• [DESCRIPTION OF THE TASK]: Please give back word for word the lines of the material below between the line containing "διορθώσουν δυσλειτουργικούς τρόπους σκέψης" and the line containing "Bonaccini è la conservazione, Schlein una", inclusive.

• [PROVIDED ENTRIES]:
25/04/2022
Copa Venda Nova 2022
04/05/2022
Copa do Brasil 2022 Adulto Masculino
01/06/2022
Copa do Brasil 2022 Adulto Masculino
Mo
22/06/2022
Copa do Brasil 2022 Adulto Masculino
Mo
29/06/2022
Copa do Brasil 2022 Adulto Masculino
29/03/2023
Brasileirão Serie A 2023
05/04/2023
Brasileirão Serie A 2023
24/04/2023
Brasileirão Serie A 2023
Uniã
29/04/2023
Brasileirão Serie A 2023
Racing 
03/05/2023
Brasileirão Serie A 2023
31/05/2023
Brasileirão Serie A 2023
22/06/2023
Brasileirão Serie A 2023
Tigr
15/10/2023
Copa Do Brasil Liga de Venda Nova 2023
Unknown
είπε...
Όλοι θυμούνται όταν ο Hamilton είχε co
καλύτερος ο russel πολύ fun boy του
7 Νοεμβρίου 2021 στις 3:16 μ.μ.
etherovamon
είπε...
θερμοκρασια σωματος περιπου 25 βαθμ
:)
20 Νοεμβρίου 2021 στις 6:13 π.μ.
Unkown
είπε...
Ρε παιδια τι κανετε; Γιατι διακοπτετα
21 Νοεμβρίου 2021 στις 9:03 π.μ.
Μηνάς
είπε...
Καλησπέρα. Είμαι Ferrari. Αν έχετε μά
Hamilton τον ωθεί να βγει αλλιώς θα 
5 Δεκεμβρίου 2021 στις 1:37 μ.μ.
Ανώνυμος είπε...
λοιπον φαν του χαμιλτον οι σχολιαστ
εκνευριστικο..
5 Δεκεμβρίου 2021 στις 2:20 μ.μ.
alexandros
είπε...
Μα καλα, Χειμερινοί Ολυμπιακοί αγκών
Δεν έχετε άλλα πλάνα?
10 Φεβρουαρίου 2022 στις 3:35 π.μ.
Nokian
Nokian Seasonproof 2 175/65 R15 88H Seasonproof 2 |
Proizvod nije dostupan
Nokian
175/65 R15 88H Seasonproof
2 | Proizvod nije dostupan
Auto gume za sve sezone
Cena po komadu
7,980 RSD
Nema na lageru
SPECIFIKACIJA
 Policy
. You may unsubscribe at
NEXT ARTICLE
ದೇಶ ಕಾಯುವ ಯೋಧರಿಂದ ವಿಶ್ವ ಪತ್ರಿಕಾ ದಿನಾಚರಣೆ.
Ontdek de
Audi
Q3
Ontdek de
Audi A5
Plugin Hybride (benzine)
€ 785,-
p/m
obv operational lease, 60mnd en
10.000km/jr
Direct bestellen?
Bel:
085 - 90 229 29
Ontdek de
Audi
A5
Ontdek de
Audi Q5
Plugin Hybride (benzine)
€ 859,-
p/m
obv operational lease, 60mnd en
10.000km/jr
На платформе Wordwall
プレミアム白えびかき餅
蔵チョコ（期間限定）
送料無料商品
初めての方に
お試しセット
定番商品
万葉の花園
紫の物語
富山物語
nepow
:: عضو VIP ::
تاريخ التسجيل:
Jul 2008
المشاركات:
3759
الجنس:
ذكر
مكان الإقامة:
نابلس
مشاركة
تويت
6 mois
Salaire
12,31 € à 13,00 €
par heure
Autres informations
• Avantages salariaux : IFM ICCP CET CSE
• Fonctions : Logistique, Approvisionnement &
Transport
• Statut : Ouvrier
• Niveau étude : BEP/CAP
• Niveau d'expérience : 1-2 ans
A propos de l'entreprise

...

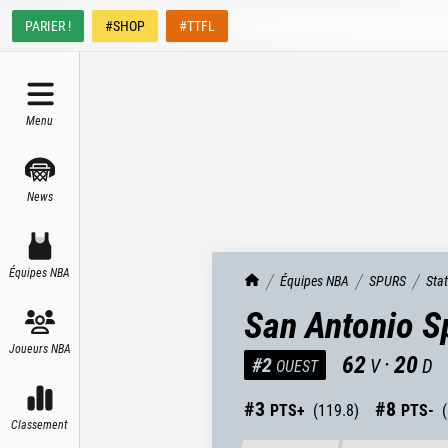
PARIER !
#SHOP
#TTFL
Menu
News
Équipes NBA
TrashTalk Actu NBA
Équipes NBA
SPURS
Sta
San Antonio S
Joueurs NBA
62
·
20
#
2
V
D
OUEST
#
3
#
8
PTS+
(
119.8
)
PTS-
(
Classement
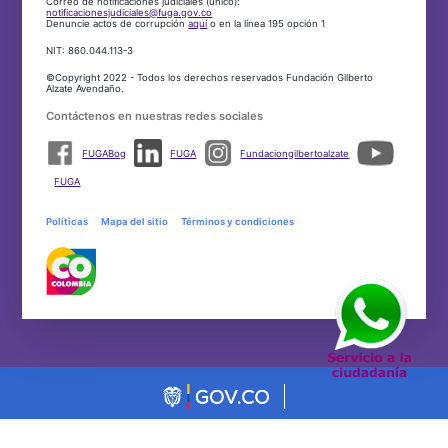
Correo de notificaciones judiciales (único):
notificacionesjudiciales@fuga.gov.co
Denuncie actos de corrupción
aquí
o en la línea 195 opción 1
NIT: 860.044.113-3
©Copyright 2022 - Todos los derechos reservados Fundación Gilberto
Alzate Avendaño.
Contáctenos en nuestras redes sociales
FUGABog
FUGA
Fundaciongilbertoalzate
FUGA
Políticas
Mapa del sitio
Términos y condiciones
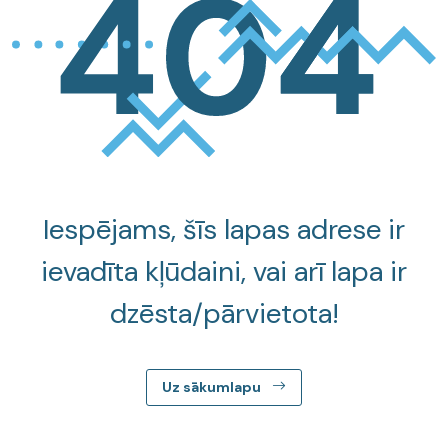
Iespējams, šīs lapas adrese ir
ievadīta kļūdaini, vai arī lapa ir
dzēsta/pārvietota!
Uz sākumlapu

* * *

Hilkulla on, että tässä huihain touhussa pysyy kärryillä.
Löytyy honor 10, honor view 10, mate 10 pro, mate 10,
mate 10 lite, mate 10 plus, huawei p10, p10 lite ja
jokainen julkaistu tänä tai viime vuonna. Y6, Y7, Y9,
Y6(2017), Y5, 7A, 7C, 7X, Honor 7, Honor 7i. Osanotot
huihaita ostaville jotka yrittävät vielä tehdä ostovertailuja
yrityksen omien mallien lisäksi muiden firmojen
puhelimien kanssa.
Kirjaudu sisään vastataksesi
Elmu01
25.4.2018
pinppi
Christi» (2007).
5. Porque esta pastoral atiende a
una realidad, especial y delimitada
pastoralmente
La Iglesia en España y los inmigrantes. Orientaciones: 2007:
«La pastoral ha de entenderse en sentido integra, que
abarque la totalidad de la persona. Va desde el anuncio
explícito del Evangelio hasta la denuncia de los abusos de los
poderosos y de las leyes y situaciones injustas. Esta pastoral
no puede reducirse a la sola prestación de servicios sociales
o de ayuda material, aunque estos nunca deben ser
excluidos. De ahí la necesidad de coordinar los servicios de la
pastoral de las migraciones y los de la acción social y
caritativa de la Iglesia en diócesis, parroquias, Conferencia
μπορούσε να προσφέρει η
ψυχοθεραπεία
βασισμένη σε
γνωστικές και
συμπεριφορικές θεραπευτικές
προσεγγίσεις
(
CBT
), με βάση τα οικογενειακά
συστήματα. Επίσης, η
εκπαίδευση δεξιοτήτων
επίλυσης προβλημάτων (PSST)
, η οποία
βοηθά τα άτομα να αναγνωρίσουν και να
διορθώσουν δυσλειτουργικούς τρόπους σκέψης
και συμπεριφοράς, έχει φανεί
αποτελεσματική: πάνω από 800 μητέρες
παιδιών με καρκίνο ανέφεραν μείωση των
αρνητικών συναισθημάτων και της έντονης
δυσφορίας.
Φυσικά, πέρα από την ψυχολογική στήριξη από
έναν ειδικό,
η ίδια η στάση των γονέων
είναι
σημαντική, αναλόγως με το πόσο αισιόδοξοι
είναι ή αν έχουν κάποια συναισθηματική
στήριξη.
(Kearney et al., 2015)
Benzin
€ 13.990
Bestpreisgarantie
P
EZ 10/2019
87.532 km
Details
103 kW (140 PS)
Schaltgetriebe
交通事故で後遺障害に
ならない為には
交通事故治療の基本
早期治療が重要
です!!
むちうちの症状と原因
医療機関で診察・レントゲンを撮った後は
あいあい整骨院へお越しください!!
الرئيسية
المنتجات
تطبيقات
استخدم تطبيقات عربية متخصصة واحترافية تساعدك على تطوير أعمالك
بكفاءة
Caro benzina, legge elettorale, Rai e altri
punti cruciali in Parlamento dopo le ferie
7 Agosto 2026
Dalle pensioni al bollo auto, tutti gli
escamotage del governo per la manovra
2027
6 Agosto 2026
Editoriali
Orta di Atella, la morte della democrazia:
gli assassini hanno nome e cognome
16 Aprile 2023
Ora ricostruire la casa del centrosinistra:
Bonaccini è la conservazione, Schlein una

• [RESULT OF THE EXERCISE]:
διορθώσουν δυσλειτουργικούς τρόπους σκέψης
και συμπεριφοράς, έχει φανεί
αποτελεσματική: πάνω από 800 μητέρες
παιδιών με καρκίνο ανέφεραν μείωση των
αρνητικών συναισθημάτων και της έντονης
δυσφορίας.
Φυσικά, πέρα από την ψυχολογική στήριξη από
έναν ειδικό,
η ίδια η στάση των γονέων
είναι
σημαντική, αναλόγως με το πόσο αισιόδοξοι
είναι ή αν έχουν κάποια συναισθηματική
στήριξη.
(Kearney et al., 2015)
Benzin
€ 13.990
Bestpreisgarantie
P
EZ 10/2019
87.532 km
Details
103 kW (140 PS)
Schaltgetriebe
交通事故で後遺障害に
ならない為には
交通事故治療の基本
早期治療が重要
です!!
むちうちの症状と原因
医療機関で診察・レントゲンを撮った後は
あいあい整骨院へお越しください!!
الرئيسية
المنتجات
تطبيقات
استخدم تطبيقات عربية متخصصة واحترافية تساعدك على تطوير أعمالك
بكفاءة
Caro benzina, legge elettorale, Rai e altri
punti cruciali in Parlamento dopo le ferie
7 Agosto 2026
Dalle pensioni al bollo auto, tutti gli
escamotage del governo per la manovra
2027
6 Agosto 2026
Editoriali
Orta di Atella, la morte della democrazia:
gli assassini hanno nome e cognome
16 Aprile 2023
Ora ricostruire la casa del centrosinistra:
Bonaccini è la conservazione, Schlein una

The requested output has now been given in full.